What needs to be done —
Among the records, which lines hold the word "満天の湯"? Pick them out.

(Material provided begins)

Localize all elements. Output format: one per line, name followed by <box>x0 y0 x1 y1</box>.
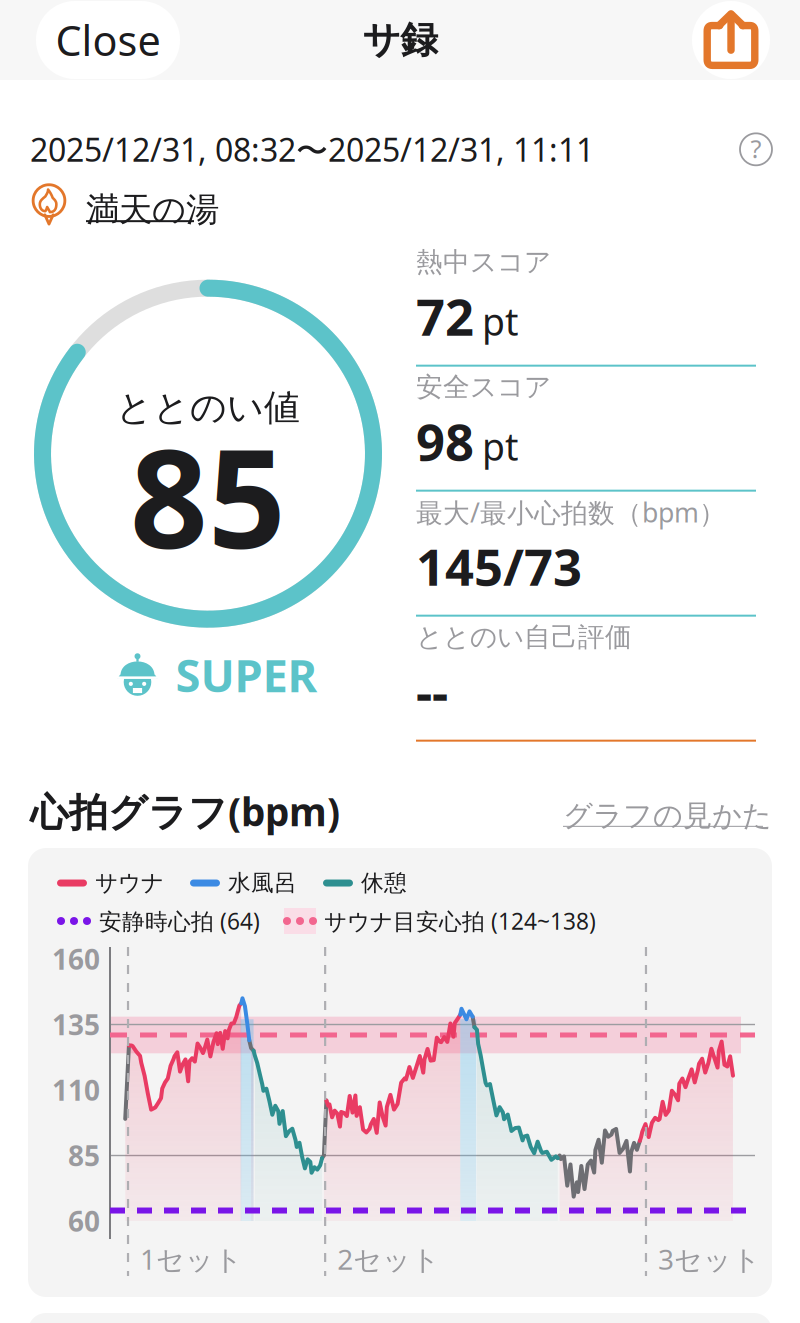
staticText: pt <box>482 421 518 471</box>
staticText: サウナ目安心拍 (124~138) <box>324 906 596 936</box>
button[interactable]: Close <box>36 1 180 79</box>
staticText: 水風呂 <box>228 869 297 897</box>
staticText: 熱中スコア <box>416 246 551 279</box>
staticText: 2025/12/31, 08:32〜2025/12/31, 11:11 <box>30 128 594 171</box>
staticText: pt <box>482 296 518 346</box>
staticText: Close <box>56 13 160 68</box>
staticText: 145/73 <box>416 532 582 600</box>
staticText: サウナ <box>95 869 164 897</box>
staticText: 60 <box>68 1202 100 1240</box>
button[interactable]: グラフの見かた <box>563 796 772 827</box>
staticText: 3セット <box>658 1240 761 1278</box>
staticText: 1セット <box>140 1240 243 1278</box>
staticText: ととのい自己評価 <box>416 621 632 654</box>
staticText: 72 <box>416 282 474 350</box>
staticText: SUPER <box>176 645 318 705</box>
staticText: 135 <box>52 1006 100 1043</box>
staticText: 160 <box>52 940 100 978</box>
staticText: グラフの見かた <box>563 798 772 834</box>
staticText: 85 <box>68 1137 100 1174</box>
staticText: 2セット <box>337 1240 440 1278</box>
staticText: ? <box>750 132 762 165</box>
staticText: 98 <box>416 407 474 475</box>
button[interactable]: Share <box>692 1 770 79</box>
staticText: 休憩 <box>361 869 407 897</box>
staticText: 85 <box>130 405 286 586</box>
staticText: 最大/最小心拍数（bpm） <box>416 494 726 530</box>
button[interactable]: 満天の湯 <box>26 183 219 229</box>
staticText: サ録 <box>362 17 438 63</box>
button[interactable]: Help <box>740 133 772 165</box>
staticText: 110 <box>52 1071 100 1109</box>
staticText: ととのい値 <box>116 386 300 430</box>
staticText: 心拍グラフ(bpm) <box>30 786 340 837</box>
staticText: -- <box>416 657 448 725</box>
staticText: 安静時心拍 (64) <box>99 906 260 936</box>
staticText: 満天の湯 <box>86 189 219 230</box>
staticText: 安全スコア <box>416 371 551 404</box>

(Material provided ends)

Exercise output —
button[interactable]: 満天の湯 <box>26 183 219 229</box>
staticText: 満天の湯 <box>86 189 219 230</box>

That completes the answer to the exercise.